For the word "Enter", return each line of the data in which it occurs.

*** Information supplied Section Begins ***

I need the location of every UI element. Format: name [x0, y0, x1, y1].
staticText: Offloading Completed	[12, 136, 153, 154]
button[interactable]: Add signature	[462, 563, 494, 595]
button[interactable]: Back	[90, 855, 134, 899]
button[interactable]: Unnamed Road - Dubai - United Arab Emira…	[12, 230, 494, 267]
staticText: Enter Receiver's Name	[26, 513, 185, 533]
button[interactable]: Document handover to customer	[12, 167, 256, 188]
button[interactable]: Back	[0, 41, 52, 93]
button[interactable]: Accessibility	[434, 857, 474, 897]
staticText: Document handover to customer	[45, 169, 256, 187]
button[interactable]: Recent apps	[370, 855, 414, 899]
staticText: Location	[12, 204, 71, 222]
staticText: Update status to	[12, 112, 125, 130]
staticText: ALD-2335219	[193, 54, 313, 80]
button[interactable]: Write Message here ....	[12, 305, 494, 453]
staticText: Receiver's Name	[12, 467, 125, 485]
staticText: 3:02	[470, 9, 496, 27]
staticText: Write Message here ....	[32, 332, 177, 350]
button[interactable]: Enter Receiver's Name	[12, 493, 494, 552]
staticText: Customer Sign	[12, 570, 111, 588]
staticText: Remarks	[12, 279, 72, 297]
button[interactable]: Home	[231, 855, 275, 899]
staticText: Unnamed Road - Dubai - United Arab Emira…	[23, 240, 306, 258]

*** Information supplied Section Ends ***
*** Information supplied Section Begins ***

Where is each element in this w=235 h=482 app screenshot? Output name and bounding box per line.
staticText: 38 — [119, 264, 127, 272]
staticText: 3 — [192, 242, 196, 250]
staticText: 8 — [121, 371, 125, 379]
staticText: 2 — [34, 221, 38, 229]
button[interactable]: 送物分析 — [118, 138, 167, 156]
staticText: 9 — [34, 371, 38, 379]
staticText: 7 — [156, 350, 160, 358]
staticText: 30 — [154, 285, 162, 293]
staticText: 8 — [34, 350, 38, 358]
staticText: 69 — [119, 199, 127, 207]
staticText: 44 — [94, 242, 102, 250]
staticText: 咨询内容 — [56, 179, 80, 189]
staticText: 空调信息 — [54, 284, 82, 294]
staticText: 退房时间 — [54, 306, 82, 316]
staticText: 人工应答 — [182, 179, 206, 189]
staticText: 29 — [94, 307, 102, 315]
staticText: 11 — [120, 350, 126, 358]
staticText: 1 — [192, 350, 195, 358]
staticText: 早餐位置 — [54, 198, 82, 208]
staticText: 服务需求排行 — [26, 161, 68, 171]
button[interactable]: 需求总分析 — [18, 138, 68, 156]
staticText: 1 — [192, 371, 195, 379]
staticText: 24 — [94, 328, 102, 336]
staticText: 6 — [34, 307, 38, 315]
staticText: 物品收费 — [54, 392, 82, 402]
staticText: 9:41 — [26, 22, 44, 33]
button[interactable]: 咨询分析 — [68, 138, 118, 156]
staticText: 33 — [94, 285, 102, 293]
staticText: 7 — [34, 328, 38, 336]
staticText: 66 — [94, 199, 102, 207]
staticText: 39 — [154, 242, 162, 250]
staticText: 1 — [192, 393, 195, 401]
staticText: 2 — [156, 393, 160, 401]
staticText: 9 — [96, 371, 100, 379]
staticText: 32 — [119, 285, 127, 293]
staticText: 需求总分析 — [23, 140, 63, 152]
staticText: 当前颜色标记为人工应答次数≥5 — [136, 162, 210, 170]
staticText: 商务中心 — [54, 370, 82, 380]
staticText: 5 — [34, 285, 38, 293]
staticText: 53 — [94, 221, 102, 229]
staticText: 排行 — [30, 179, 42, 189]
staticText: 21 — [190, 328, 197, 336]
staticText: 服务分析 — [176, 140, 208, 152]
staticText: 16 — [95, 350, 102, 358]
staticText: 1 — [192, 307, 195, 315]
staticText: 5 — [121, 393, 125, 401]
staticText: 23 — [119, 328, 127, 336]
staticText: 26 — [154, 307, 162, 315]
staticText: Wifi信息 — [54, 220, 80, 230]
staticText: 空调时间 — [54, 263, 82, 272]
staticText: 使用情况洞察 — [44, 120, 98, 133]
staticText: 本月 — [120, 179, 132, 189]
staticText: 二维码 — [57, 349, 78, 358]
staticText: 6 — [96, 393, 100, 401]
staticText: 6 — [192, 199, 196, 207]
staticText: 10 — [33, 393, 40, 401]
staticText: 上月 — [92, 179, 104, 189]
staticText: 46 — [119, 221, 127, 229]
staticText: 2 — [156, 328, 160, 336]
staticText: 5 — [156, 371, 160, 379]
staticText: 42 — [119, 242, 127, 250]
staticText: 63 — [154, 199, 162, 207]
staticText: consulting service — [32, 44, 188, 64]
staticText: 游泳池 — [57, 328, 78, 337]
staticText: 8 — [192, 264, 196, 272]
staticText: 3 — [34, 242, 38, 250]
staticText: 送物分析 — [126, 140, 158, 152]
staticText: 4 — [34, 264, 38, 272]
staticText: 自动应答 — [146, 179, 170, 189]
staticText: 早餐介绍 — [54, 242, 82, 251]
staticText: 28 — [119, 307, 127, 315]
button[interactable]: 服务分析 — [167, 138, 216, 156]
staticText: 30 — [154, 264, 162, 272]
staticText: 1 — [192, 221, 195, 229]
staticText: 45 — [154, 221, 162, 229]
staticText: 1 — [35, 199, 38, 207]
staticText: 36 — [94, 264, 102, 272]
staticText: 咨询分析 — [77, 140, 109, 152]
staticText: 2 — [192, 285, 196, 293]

*** Information supplied Section Ends ***
*** Information supplied Section Begins ***

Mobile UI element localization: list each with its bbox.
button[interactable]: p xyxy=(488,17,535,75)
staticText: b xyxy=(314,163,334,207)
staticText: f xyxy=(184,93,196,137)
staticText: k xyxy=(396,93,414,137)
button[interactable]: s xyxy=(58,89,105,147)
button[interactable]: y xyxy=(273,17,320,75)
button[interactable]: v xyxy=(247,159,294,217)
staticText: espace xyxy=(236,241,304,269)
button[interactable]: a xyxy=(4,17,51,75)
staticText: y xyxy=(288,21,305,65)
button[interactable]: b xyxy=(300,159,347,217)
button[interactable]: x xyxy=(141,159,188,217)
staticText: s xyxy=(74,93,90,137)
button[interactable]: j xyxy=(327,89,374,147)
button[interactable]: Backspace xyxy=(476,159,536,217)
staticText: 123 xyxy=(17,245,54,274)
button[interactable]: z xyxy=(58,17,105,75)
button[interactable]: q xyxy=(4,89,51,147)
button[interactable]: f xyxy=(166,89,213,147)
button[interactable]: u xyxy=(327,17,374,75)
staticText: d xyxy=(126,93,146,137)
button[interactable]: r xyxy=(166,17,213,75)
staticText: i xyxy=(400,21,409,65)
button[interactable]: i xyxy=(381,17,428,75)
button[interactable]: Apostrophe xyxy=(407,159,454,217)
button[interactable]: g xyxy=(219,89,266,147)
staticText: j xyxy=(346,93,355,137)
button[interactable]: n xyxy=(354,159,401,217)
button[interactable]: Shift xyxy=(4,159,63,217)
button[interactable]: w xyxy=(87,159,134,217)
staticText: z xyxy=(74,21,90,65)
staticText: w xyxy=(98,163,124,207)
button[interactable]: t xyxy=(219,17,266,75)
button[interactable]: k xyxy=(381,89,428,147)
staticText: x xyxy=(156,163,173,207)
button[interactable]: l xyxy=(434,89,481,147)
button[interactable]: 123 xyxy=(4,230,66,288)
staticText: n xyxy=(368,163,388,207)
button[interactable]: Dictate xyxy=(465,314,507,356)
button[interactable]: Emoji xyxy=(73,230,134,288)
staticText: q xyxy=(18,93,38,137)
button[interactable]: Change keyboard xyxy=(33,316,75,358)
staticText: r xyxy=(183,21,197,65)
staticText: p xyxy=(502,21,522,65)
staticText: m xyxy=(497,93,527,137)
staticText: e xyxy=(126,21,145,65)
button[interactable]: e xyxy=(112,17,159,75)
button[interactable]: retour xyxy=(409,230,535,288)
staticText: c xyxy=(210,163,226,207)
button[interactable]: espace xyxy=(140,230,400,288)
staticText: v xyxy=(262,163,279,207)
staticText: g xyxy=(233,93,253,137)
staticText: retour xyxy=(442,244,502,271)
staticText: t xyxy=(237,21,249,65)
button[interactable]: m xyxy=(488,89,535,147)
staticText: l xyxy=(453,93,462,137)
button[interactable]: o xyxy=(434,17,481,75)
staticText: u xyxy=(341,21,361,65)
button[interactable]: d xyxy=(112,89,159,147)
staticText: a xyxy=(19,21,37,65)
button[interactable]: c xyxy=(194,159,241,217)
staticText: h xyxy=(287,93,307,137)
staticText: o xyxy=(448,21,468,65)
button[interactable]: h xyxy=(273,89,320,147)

*** Information supplied Section Ends ***

Written answer:
staticText: Enter Receiver's Name	[26, 513, 185, 533]
button[interactable]: Enter Receiver's Name	[12, 493, 494, 552]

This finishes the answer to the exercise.